醒來的第一時間,擔心之人想的都是怎麽讓人跟他回去,想著那個人會不會不行了。

這些。

她在白柳雲身上都沒看到過。

“薛以竹。”白柳雲周身開始運轉著內力,身體裏多了幾分爆發力,“你別欺人太甚!”

薛以竹一直注意著他的情況。

封墨炎薄唇微啟,眉眼間一如既往的嚴肅和認真:“你隻要交代這個東西帶來這裏是什麽目的,本王就放了你。”

“我沒有目的。”白柳雲仍舊堅持這一點。

“看來需要將雲離也綁來你才會老實交代了。”薛以竹開始威脅,各種套路,“就是不知道雲離那身體,經不經得住封墨炎牢房裏的那些酷刑。”

“你想幹什麽!”白柳雲急了。

“你不說,我自然隻好去問另外一個知情人。”薛以竹抬眸,清澈的眼眸此刻多了讓人捉摸不透的神色,“相信她會很樂意告訴我的。”

話落。

薛以竹站起身去牽封墨炎。

與此同時。

她故意從自己一直背著的小布袋裏拿出了之前的那把手槍。

看到那個東西,白柳雲臉色陡然一變,心裏升起了濃濃的恐慌和不安。

他件事過那個東西的厲害。

雲離就是差點死在薛以竹的手上。

他記得雲離說過,如果當時不是薛以竹有意饒了她的性命,她隻怕都死了。

越想。

白柳雲的心裏就越慌,滿心都是忐忑可不安。

眼見著薛以竹和封墨炎就要走出房門,極度掙紮之中的他選擇了開口:“等等!”

兩人腳步一頓,沒有轉身。

白柳雲各種掙紮。

頃刻間頹敗起來,耷拉著臉色開口:“你們想知道什麽我都告訴你們,你們別去找雲離。”

“早這麽配合,哪兒來這麽多事?”薛以竹把東西往小布袋裏一裝,輕輕鬆鬆轉移到了空間裏。

兩人折返回去坐下。

薛以竹踩著一根木頭,灑脫又隨意的開口道:“說吧。”

白柳雲沉默著,眉眼間都是各種讓人看不透的複雜神色。

封墨炎見這一幕。

視線下意識的看向薛以竹。

如果有天他別人用薛以竹威脅,隻怕……會跟白柳雲一樣,什麽都交代了。

“你們剛剛拿的那個東西,的確不是我跟雲離用來療傷的。
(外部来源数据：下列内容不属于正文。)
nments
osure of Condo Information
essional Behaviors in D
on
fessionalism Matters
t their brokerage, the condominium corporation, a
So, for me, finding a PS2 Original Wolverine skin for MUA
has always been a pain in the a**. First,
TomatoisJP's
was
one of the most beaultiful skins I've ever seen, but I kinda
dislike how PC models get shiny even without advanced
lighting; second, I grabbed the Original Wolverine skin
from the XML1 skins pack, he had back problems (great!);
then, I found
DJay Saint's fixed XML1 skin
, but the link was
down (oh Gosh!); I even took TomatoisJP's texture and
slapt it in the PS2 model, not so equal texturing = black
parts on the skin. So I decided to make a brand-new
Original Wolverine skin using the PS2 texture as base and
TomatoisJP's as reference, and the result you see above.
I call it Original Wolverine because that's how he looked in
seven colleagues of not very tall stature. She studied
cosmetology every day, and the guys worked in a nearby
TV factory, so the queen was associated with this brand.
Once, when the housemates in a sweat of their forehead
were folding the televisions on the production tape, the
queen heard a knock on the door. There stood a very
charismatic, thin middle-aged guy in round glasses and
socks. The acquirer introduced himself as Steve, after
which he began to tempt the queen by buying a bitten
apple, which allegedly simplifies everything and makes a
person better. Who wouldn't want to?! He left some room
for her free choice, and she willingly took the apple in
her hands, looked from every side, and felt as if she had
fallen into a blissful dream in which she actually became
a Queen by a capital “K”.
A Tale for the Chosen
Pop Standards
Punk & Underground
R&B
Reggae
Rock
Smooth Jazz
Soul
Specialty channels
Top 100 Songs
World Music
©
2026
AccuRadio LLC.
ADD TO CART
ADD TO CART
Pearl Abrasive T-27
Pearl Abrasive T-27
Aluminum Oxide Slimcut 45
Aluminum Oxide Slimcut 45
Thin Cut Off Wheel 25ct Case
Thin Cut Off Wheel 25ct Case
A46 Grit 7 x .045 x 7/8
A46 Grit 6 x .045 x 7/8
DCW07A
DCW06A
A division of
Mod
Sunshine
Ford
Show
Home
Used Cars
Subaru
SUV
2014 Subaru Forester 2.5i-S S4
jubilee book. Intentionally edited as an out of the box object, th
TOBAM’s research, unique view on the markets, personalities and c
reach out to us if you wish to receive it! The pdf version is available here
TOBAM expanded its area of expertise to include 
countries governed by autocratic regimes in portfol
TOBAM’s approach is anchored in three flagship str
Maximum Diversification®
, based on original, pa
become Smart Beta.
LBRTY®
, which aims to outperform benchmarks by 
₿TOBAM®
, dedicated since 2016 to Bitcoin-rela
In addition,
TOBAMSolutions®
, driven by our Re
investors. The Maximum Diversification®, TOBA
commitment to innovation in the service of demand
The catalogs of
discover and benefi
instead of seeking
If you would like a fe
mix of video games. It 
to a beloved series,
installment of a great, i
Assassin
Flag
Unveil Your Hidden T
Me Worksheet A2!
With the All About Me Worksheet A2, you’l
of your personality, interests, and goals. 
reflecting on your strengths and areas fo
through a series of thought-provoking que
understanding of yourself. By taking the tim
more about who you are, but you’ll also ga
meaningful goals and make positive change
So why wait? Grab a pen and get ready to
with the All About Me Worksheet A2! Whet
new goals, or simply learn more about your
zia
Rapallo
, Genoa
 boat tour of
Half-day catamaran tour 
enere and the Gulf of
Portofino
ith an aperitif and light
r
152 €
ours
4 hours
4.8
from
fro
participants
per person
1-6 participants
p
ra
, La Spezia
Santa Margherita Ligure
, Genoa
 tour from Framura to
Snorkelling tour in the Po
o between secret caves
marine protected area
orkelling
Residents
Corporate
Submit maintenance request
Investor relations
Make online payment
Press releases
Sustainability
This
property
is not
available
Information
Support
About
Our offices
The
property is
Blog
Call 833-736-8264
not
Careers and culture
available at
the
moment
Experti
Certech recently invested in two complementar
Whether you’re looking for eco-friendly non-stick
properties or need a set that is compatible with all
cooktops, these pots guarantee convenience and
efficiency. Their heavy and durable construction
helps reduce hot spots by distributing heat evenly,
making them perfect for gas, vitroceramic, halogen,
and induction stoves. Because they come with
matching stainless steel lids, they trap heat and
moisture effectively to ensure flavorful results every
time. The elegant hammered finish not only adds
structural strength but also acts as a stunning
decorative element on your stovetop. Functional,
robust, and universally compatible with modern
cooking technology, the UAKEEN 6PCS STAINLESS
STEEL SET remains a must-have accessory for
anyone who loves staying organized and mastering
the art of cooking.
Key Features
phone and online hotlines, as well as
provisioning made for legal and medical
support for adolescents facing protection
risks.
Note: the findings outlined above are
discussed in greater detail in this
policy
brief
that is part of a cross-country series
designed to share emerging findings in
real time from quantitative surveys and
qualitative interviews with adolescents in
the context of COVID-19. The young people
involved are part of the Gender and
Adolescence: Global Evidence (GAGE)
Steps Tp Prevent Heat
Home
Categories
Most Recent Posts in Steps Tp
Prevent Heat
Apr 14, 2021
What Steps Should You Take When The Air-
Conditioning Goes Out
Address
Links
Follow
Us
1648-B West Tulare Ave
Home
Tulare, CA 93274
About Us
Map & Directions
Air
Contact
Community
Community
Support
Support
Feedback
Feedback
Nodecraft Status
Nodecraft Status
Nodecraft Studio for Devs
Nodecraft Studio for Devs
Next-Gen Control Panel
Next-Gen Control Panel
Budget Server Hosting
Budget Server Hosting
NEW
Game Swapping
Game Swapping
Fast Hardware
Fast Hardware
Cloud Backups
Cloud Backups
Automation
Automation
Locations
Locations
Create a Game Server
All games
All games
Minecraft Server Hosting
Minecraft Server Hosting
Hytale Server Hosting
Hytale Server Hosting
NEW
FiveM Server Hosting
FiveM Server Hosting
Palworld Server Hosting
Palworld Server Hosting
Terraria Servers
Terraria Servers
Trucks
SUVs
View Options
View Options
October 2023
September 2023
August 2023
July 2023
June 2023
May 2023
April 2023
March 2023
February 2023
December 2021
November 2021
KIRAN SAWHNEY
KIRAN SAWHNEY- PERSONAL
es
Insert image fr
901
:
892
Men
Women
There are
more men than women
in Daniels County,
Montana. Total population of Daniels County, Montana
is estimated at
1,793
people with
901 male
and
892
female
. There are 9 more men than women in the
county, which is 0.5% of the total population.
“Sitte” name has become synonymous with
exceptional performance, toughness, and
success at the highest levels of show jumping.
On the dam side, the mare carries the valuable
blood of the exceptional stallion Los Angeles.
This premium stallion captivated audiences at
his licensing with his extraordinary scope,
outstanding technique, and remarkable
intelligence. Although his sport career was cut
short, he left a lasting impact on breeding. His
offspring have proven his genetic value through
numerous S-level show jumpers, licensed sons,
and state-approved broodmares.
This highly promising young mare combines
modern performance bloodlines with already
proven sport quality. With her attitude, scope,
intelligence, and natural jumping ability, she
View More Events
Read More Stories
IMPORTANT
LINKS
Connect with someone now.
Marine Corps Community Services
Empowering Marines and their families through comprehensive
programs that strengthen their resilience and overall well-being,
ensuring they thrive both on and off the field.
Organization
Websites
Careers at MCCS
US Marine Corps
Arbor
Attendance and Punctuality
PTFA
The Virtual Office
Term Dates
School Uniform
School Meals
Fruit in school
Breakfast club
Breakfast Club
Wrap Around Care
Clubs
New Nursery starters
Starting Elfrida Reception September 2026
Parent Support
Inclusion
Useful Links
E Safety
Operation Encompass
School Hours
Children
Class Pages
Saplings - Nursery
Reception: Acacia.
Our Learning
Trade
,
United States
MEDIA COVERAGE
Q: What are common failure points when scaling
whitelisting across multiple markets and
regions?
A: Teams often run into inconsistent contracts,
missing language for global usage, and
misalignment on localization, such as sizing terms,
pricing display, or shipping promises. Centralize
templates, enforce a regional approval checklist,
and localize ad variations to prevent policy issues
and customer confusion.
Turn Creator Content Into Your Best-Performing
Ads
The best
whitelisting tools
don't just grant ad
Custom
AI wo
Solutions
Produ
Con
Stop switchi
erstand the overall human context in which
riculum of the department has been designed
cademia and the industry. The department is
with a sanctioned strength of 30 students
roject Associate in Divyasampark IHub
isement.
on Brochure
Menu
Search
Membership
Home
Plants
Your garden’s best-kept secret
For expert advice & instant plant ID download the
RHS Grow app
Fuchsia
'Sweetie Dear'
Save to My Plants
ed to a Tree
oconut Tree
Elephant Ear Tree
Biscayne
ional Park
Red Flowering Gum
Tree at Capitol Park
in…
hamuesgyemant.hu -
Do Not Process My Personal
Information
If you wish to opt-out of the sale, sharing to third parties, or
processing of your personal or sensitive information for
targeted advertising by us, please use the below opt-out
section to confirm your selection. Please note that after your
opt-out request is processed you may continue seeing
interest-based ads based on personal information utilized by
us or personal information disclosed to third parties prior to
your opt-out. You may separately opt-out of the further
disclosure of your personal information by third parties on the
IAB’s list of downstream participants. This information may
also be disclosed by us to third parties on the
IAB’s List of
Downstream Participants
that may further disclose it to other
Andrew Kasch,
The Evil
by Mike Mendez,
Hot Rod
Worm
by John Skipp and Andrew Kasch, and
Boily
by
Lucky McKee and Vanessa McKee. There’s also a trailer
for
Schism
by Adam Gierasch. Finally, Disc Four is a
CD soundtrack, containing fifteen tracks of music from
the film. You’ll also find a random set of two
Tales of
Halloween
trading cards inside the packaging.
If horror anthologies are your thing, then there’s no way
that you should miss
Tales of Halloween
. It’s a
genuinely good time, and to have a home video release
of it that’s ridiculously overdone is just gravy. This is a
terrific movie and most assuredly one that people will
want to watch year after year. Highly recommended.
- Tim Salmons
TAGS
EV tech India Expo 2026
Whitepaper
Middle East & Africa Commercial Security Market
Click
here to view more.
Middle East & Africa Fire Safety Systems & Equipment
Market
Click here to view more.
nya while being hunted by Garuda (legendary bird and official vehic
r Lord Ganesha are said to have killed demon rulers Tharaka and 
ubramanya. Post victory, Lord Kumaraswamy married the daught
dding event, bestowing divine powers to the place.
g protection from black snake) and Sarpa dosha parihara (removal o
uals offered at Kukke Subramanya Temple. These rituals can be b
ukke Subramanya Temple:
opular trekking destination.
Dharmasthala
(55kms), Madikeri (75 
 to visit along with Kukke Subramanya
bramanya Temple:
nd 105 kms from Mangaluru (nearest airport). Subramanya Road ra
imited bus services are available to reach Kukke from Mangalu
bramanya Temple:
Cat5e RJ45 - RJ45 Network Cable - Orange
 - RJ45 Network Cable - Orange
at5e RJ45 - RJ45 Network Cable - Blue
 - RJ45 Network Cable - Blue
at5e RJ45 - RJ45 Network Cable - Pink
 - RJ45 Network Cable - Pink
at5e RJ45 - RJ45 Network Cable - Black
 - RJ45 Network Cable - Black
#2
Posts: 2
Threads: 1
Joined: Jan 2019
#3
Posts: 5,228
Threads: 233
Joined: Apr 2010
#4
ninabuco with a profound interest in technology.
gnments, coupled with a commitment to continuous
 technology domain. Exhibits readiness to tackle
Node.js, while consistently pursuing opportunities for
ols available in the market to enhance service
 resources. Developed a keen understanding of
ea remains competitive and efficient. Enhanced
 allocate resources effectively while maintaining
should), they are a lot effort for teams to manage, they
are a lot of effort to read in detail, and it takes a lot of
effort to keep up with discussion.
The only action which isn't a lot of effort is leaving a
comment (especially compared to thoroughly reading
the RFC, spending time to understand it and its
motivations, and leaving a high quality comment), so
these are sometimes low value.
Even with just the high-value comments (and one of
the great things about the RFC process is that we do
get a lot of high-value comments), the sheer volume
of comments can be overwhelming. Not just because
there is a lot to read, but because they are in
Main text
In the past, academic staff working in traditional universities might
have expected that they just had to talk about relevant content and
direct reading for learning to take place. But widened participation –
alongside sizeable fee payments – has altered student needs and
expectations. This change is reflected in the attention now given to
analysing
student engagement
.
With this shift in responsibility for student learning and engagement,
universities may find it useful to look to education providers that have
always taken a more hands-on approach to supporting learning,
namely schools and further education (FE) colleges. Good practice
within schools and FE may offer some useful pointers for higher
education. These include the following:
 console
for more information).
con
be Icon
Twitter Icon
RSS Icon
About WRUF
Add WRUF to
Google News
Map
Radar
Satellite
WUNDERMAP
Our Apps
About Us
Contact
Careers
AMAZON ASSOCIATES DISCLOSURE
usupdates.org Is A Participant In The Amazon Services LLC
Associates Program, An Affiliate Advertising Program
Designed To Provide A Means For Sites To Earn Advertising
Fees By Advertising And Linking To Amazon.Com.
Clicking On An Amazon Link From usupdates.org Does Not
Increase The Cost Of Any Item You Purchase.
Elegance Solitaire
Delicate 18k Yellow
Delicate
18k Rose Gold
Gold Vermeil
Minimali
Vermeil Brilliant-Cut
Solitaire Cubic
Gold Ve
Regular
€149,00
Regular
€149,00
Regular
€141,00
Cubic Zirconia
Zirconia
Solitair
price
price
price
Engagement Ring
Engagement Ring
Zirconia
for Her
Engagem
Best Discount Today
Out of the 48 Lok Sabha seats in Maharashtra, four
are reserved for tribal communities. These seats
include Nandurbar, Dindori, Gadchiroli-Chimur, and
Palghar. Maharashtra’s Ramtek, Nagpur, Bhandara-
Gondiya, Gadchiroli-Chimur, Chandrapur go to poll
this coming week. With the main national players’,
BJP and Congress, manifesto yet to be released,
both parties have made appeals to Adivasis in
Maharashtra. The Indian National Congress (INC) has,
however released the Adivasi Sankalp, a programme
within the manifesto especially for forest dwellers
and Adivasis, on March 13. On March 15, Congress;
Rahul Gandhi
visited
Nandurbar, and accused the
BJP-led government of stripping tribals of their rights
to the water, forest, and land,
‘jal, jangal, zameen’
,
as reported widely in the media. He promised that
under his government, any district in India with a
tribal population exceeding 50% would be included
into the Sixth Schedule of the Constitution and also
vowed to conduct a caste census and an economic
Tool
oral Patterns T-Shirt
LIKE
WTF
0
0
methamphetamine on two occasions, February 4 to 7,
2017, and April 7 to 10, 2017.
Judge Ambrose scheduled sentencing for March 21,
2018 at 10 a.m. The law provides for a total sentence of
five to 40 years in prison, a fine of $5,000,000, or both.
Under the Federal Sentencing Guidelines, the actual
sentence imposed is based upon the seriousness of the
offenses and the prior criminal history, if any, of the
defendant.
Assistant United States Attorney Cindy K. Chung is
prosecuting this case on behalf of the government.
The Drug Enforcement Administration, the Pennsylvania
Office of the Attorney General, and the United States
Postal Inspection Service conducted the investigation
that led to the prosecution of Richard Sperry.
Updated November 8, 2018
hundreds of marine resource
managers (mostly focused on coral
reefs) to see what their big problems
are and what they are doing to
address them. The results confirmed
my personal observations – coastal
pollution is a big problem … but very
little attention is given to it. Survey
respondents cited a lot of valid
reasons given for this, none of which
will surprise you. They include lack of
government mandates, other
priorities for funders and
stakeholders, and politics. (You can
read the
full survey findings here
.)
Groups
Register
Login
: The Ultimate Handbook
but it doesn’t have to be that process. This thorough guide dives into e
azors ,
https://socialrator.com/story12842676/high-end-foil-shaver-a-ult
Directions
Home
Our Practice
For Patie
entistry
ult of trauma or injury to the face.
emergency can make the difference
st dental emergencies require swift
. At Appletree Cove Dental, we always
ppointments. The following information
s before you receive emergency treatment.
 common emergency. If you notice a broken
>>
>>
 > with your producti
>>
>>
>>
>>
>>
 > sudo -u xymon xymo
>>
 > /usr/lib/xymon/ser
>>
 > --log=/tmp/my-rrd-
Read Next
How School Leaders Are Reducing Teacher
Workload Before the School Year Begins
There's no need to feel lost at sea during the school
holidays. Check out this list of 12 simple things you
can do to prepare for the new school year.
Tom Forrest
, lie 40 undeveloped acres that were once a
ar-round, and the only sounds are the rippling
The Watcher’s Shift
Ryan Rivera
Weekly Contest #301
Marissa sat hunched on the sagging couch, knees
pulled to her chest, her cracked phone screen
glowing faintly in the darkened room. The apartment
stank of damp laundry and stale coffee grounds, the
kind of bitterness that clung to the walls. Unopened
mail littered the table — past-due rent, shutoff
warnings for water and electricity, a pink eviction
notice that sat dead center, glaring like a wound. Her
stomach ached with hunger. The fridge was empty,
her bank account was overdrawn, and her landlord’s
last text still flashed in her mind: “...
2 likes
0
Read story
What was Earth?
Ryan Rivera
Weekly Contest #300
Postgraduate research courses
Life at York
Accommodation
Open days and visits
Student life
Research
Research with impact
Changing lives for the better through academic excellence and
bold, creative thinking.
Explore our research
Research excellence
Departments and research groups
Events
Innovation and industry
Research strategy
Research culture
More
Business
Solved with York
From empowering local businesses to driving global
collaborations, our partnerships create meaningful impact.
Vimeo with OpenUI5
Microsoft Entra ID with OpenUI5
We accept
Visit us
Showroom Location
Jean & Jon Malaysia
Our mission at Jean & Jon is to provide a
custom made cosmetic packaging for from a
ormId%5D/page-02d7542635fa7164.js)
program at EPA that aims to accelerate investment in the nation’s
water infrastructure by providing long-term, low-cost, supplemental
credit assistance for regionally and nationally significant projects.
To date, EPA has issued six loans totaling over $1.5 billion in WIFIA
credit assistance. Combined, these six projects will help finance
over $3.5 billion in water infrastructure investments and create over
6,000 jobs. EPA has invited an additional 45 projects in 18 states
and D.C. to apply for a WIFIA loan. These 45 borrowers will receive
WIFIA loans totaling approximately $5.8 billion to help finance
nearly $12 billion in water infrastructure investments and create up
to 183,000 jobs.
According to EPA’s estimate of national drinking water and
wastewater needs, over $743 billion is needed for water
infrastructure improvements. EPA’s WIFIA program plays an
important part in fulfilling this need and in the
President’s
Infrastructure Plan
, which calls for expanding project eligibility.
”白柳雲見過雲離受傷的樣子,他不願意再看到她那麽痛苦,“是南國太子莫知行給我的。”

“繼續。”薛以竹正兒八經聽著。

“他讓我借著請你去給雲離醫治的理由進入炎王府。”白柳雲什麽都不管了,全部交代,“在沒看守的時候將這個粉末放在太妃的香爐裏。”

“那幾包的分量,足以讓太妃中毒。”

“我知道的,就這些了。”

白柳雲心情沉重不已。

薛以竹和封墨炎對視一眼,後麵的話脫口而出:“莫知行怎麽知道我們會放你進去,而不是跟你去跟雲離醫治?”